PROBLEM –
From the data below, retype exactly the lines starting with the one that contains "yii\mongodb\ClientSession (258, 662)" and ending with the one that contains "yii\mongodb\log\MongoDbTarget (272, 1944)", both included.

ENTRIES SHOWN –
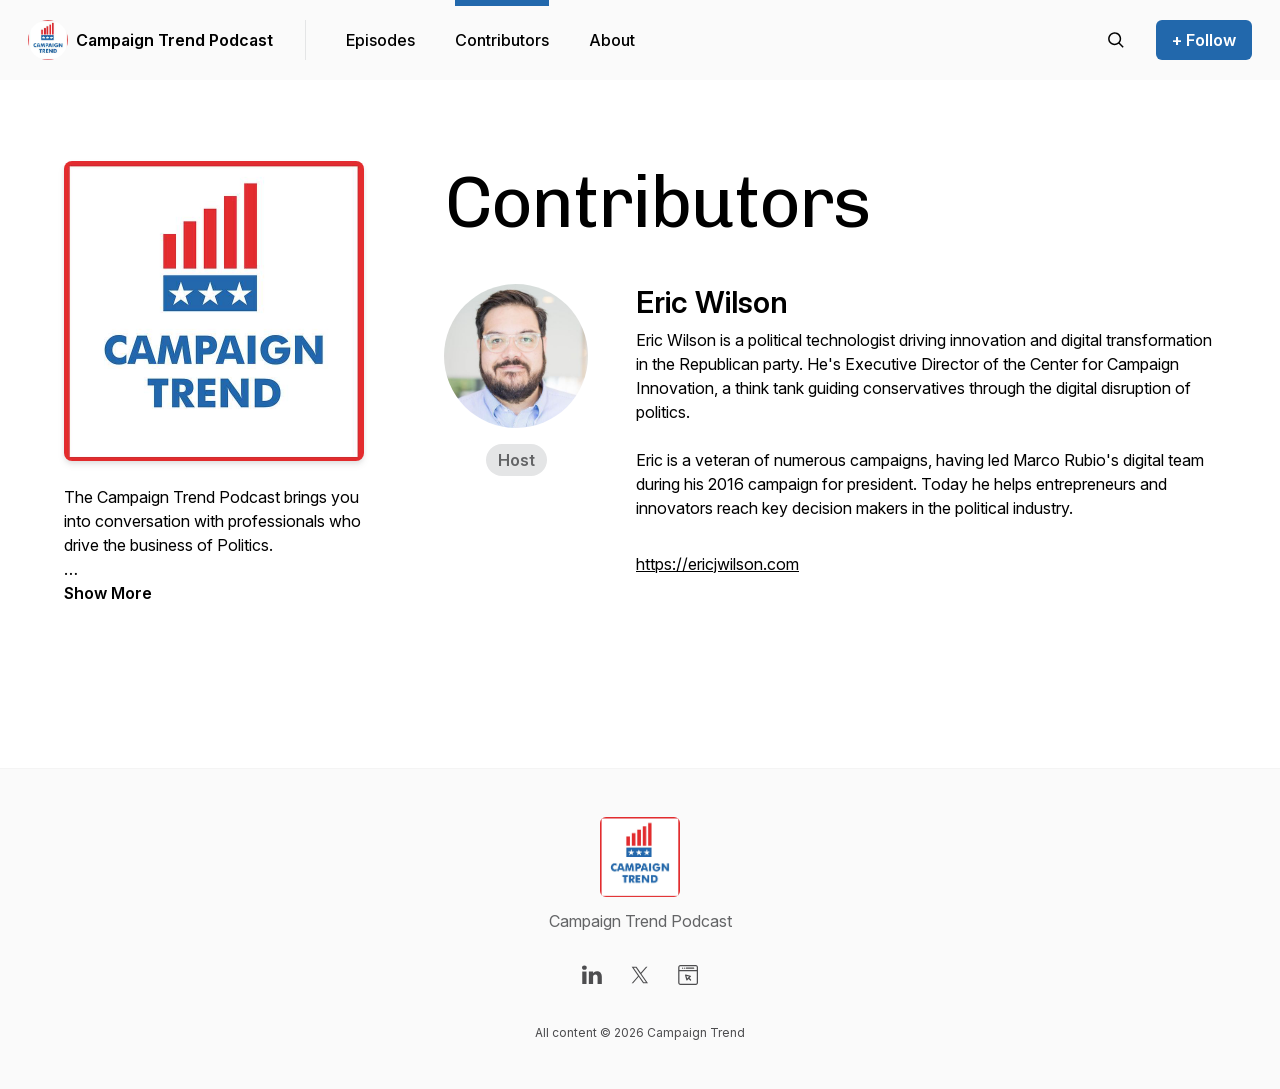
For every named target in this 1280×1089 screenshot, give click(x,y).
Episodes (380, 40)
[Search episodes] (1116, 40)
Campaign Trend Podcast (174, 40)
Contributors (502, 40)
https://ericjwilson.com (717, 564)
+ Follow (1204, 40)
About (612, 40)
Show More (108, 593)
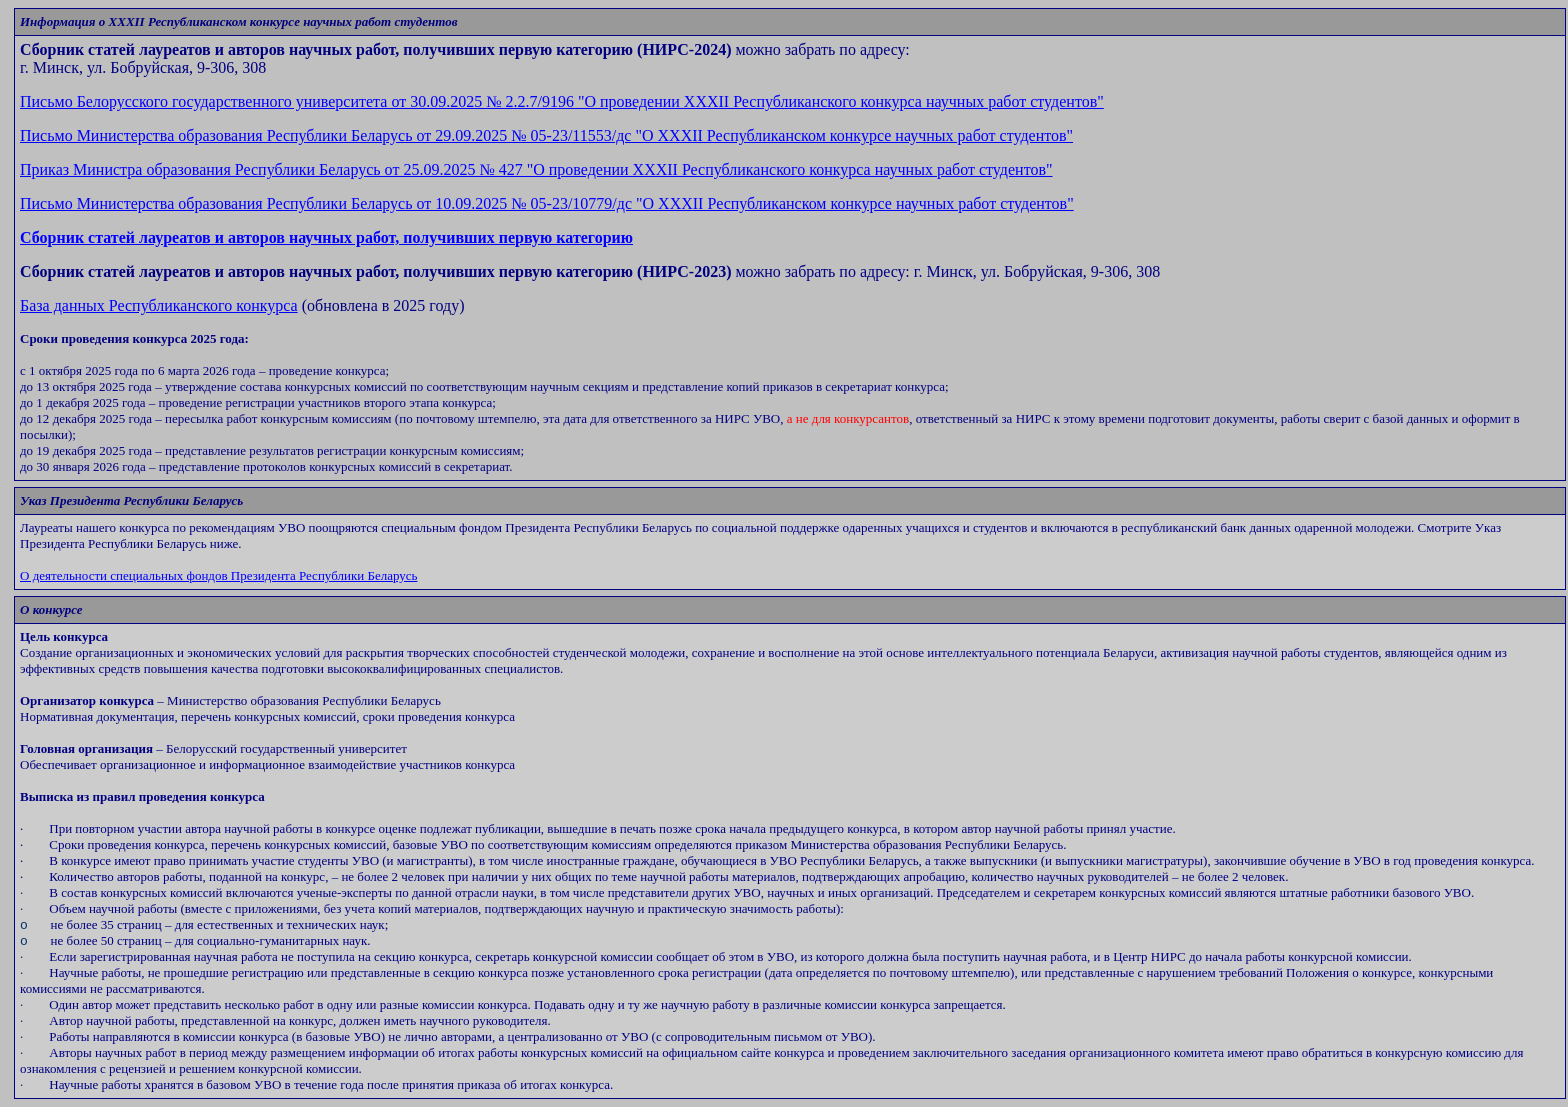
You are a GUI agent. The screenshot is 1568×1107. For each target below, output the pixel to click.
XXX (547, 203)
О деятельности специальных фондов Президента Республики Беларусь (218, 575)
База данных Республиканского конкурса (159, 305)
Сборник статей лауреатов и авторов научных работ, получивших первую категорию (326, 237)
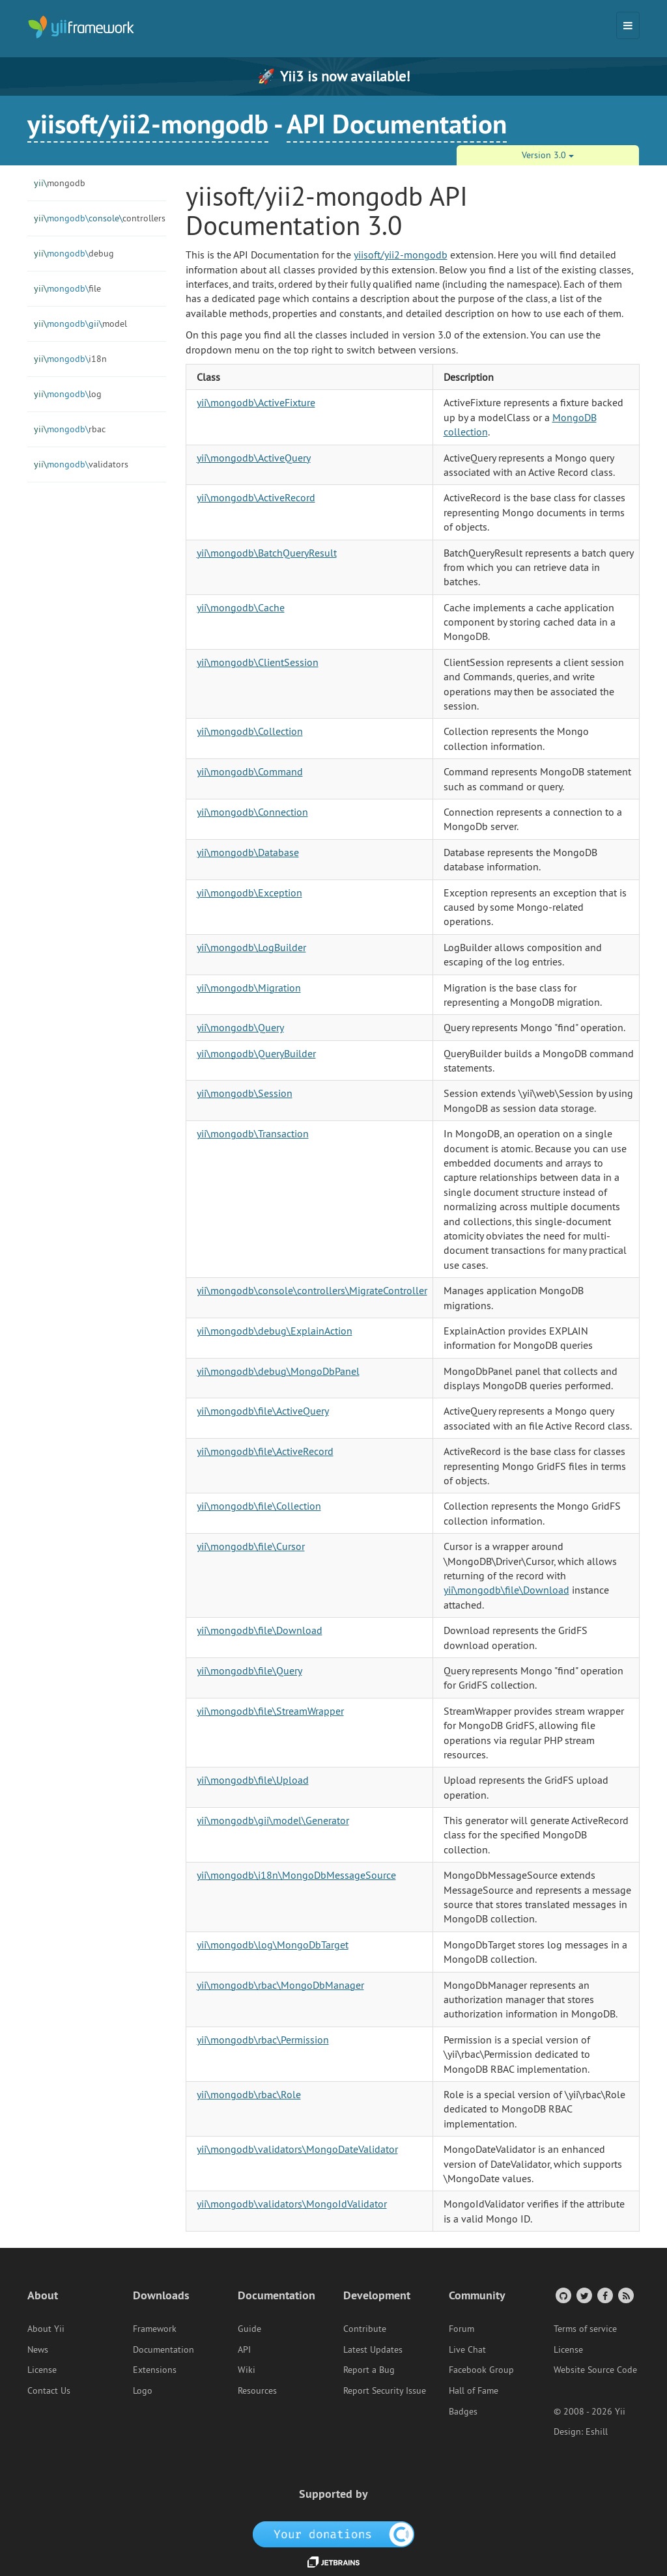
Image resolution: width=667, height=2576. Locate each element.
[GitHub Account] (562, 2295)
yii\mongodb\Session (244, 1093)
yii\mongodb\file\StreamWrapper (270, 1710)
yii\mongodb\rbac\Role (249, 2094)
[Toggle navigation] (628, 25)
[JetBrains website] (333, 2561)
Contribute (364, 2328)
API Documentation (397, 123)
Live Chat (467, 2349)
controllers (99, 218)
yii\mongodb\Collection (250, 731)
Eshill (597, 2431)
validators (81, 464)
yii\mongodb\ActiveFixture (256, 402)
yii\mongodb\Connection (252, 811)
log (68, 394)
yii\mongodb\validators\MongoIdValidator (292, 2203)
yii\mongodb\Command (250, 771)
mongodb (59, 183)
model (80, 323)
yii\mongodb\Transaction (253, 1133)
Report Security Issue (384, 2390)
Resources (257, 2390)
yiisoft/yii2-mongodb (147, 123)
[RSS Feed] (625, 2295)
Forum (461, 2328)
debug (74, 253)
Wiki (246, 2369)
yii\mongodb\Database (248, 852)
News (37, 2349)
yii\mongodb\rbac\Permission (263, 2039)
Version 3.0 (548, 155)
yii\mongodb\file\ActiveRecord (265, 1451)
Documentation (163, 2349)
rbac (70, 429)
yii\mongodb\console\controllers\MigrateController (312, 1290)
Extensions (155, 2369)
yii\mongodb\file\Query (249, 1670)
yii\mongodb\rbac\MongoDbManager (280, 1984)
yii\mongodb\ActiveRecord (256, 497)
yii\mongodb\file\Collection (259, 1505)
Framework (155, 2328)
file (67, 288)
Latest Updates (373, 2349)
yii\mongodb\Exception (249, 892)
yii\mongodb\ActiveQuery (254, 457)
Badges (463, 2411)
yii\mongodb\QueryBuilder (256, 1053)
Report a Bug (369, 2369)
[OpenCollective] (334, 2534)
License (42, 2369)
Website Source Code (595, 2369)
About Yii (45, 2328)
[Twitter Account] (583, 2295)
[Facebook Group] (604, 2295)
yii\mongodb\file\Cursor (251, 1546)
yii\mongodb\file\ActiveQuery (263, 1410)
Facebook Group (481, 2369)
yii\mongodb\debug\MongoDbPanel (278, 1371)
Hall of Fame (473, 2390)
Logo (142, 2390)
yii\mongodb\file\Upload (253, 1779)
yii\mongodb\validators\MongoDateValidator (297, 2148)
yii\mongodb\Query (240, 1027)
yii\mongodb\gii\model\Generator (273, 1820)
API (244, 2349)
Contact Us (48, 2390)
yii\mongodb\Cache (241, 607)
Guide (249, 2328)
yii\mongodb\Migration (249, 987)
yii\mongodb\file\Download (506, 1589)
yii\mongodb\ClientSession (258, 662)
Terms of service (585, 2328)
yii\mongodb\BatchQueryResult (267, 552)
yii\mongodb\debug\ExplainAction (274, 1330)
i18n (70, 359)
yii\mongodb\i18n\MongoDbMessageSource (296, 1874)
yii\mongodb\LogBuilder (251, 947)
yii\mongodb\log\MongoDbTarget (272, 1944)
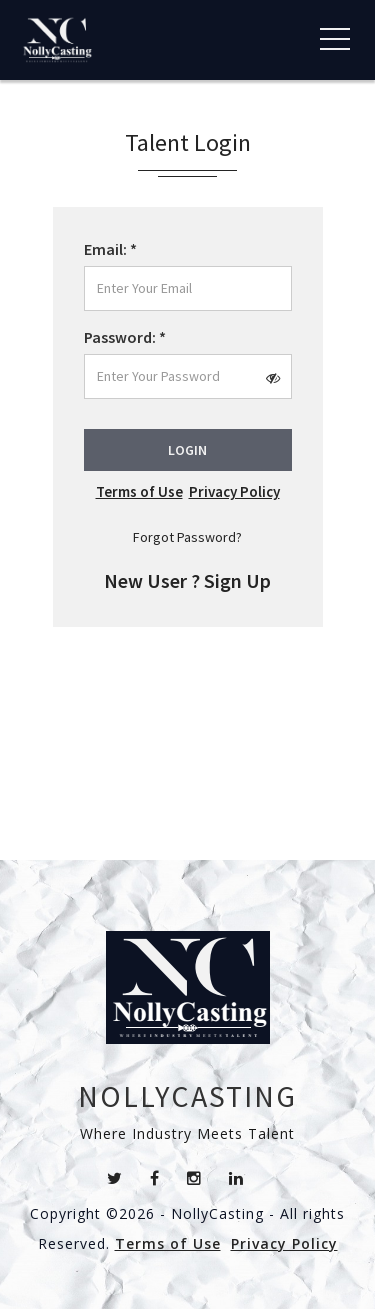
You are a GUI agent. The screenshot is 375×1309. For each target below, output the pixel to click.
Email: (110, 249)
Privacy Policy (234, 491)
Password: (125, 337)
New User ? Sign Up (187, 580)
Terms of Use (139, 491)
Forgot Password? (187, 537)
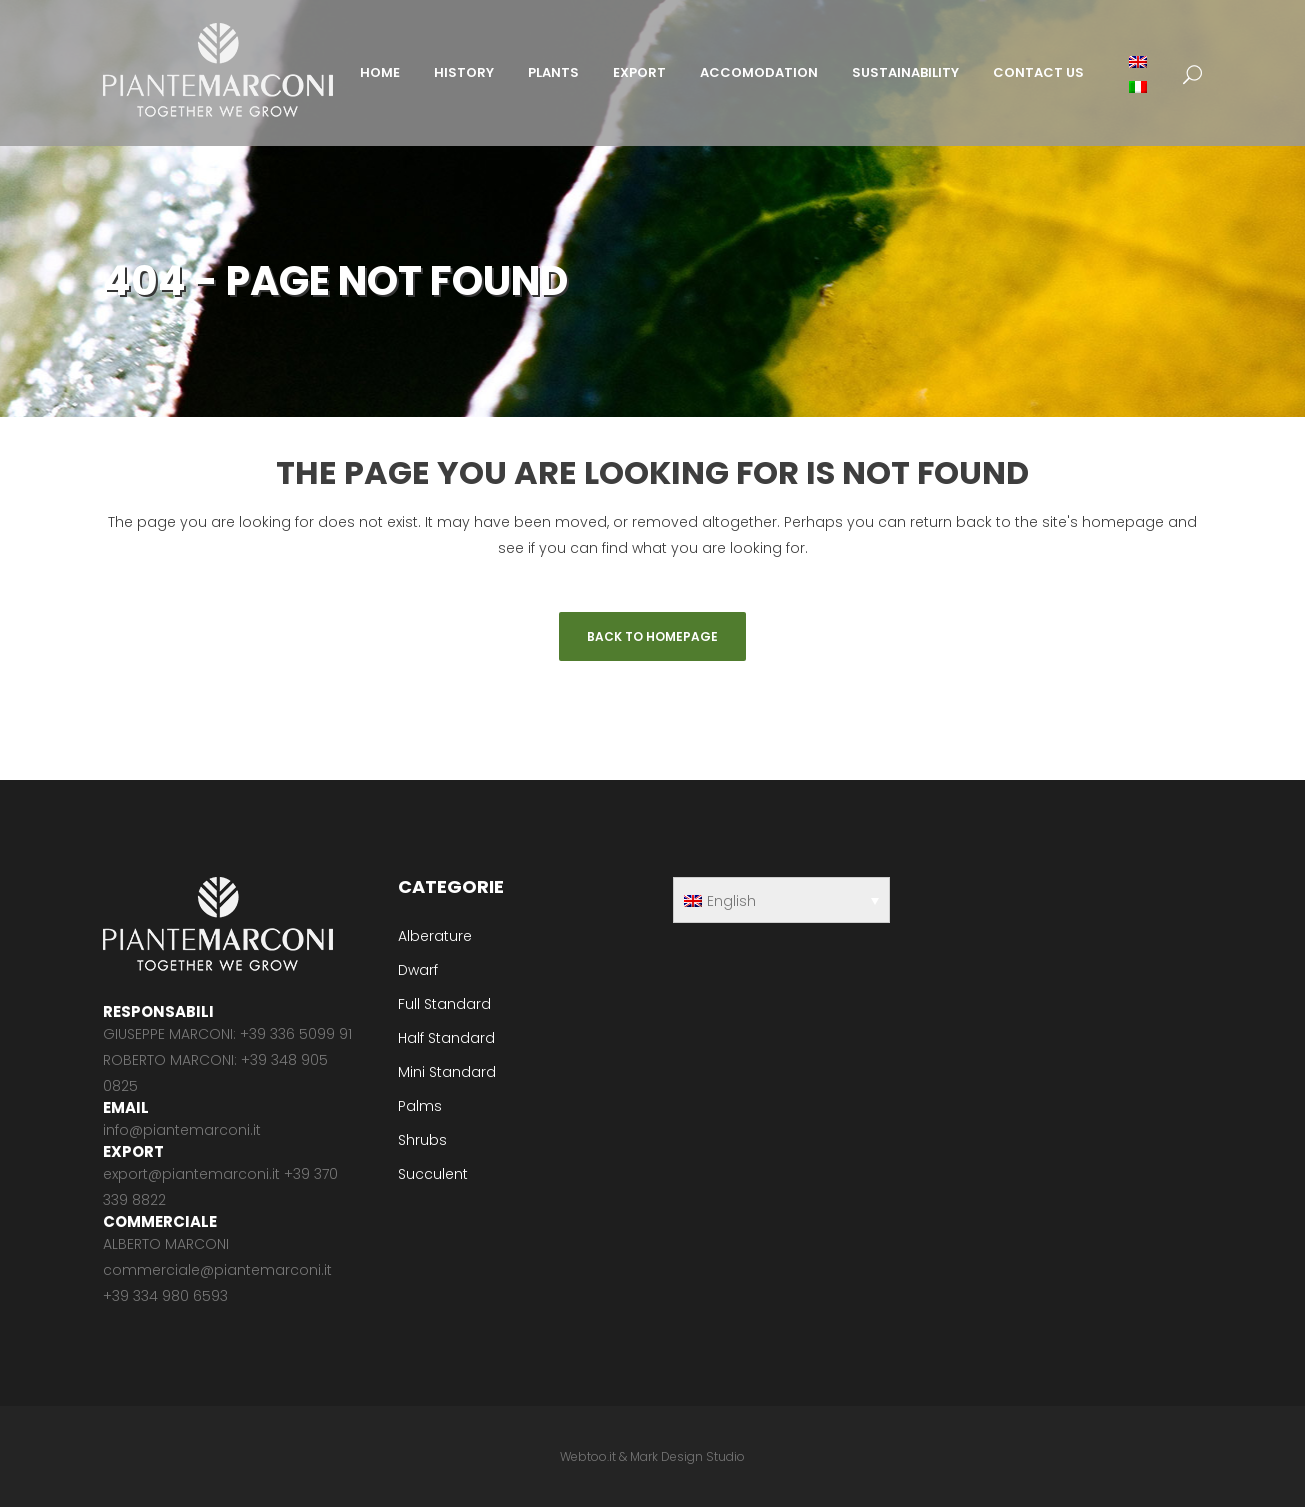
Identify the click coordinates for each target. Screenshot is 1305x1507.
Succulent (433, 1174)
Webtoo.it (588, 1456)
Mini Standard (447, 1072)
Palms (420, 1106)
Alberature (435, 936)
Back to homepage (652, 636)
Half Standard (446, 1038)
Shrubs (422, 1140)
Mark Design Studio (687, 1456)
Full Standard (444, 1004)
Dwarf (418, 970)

ANSWER TO THIS TASK –
yii\mongodb\ClientSession (258, 662)
Terms of service (585, 2328)
yii\mongodb\BatchQueryResult (267, 552)
yii\mongodb\debug\ExplainAction (274, 1330)
i18n (70, 359)
yii\mongodb\i18n\MongoDbMessageSource (296, 1874)
yii\mongodb\LogBuilder (251, 947)
yii\mongodb\log\MongoDbTarget (272, 1944)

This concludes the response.